Monoecious vs. Gynoecious Cucumbers
There are many differences when it comes to monoecious and gynoecious cucumber varieties. Monoecious means there is more production of male flowers than female flowers. Open-pollinated or heirloom varieties like Marketmore or National Pickling cucumbers are monoecious in the vegetable garden. The male flowers will start to produce quickly and the female flowers will develop shortly after so pollen will be available when pollination is ready. While gynoecious cucumbers produce predominantly female flowers. Therefore they produce a lot of fruit in a shorter amount of time than monoecious cucumbers. The gynoecious cucumbers like the Stonewall or Calypso cucumbers are hybrid varieties that contain a strong disease resistance in the vegetable garden. To disguise the two different varieties the gynoecious has a tiny cucumber at the base of the flower and that’s where the female reproductive system is going to get pollinated. While the monoecious has no tiny cucumber at the base of the plant and has a flower where the pollen will fall to pollinate the female flower. Overall, monoecious and gynoecious cucumbers have a couple of differences, but both have great varieties of cucumbers to grow in the vegetable garden.
Most Productive Cucumbers
On this week’s episode, Travis explains the difference between monoecious and gynoecious cucumbers in the vegetable garden. In Travis’s garden, he has Stonewall cucumbers which are a slicer variety and are gynoecious which causes an increase in productivity. So you may be wondering how do the gynoecious cucumbers ever pollinate if there are not any male flowers. The answer is rather simple with every pack of gynoecious seeds, about one and every ten seeds is an open-pollinated variety that will provide the male flowers that the female flowers need for pollination. Along with early production, you can get maximum productive cucumbers by growing the gynoecious varieties in the vegetable garden. The advantage of growing gynoecious varieties is the amount of maximum production you are able to harvest in the vegetable garden.

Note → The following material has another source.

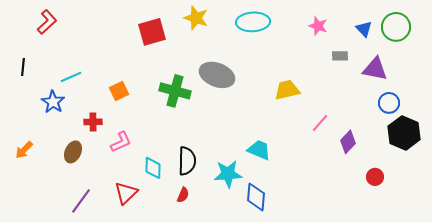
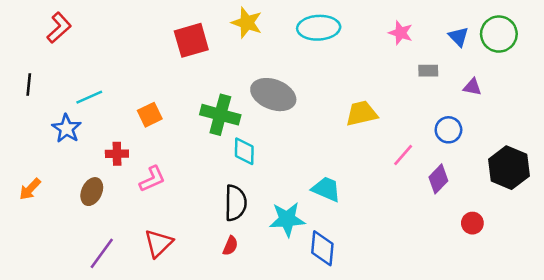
purple triangle: (375, 69) -> (472, 87), size x0.6
blue circle: (389, 103) -> (448, 130), moved
cyan diamond: (153, 168) -> (244, 151), moved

Growing Cucumbers in the Garden
When planting cucumbers in the vegetable garden they do best when direct-seeded. There are two ways you can direct seed these cucumber varieties either by hand or with our walk-behind garden seeder. Our garden seeder comes with six adjustable plates that vary in seed size variations to fit a variety of vegetable seeds in the garden. The benefit of using our garden seeder is accurate planting without wasting seed by overplanting in the garden. We recommend planting cucumber seeds every 6 to 8 inches and thining to one seed per foot to provide plenty of growth in the vegetable garden. Since cucumbers are vining plants they grow best when a trellis system is available for them to climb on. When using a strong trellised system not only will it allow for greater production but it will also reduce disease pressures. Having cucumbers growing vertically instead of on the ground will reduce mildew diseases and other soil-borne diseases that trap excessive moisture in the vegetable garden. Another benefit of growing cucumbers on a trellis is the ability to improve production, easier harvest, and cleaner fruits. The best time to harvest is when cucumbers have reached an average size of 8 to 9 inches. If left on the vine to grow longer the cucumbers will develop a bitter taste and ruin the fresh flavor profile. Cucumbers usually take around 60 days to mature in the vegetable garden and should be picked at least every other day. In order to have productive cucumbers growing in the vegetable garden try growing the gynoecious varieties in the future growing season.